- Lafourche Crossing Lafourche Crossing
- Coordinates: 29°46′02″N 90°45′57″W﻿ / ﻿29.76722°N 90.76583°W
- Country: United States
- State: Louisiana
- Parish: Lafourche

Area
- • Total: 4.21 sq mi (10.90 km^{2})
- • Land: 4.21 sq mi (10.90 km^{2})
- • Water: 0 sq mi (0.00 km^{2})
- Elevation: 13 ft (4.0 m)

Population (2020)
- • Total: 2,427
- • Density: 576.5/sq mi (222.58/km^{2})
- Time zone: UTC-6 (Central (CST))
- • Summer (DST): UTC-5 (CDT)
- ZIP code: 70301
- Area code: 985
- GNIS feature ID: 554967

= Lafourche Crossing, Louisiana =

Lafourche Crossing (also known as Lafourche) is an unincorporated community and census-designated place in Lafourche Parish, Louisiana, United States.

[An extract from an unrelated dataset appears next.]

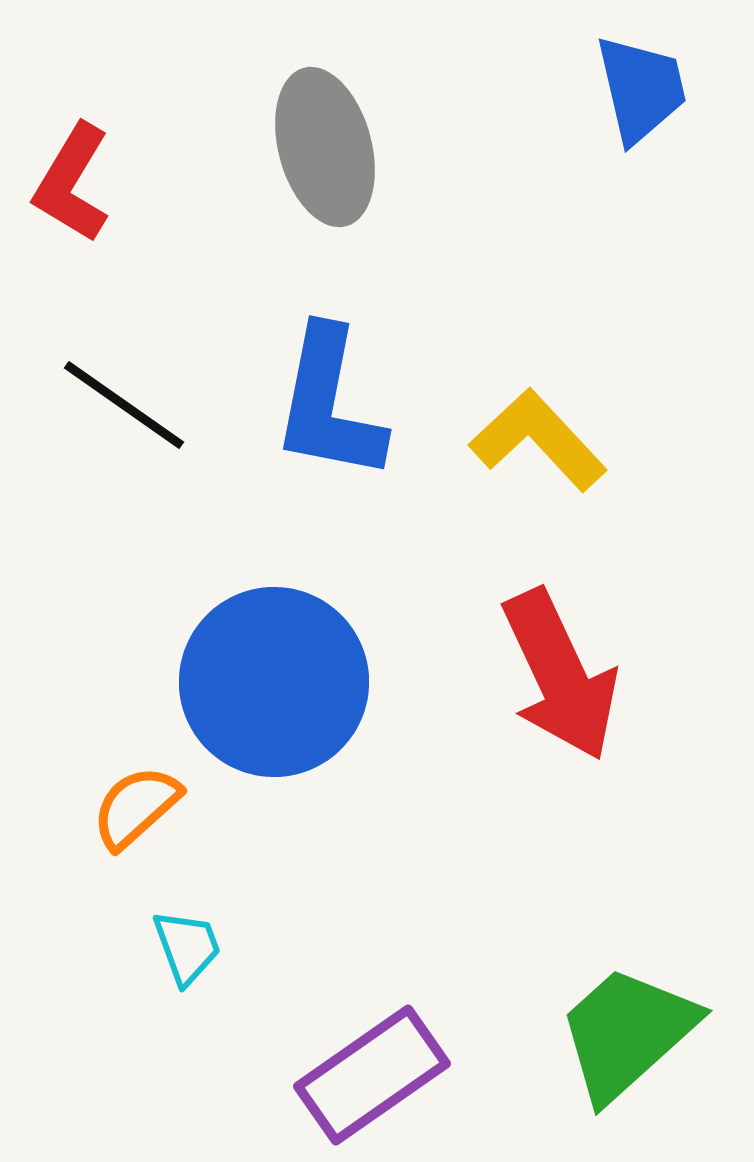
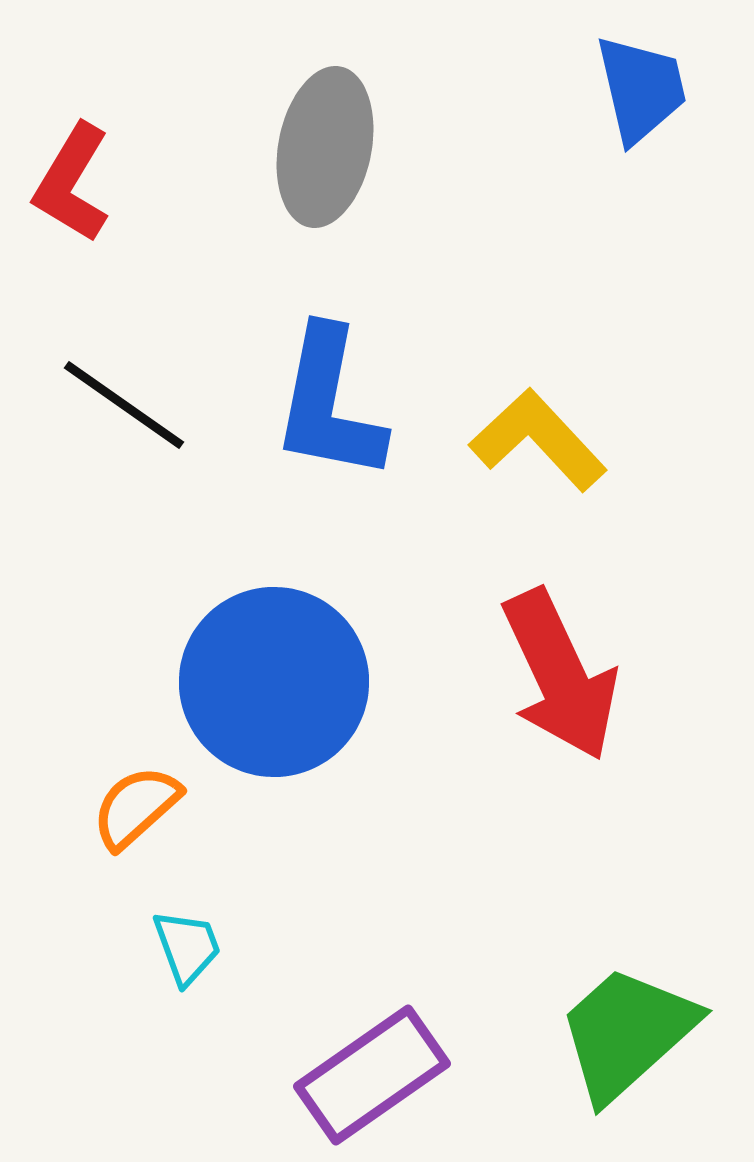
gray ellipse: rotated 26 degrees clockwise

As of the 2020 census, Lafourche Crossing had a population of 2,427. Louisiana Highway 1 passes through the community.
==Geography==
According to the U.S. Census Bureau, the community has an area of 4.210 mi2, all land.

==Demographics==

Lafourche Crossing was first listed as a census designated place in the 2010 U.S. census.

Historical population
| Census | Pop. | Note | %± |
| 2010 | 2,002 |  | — |
| 2020 | 2,427 |  | 21.2% |
U.S. Decennial Census

==Education==
The school district is Lafourche Parish Public Schools.

Fletcher Technical Community College has Lafourche Parish in the college's service area. Additionally, a Delgado Community College document stated that Lafourche Parish was in the college's service area.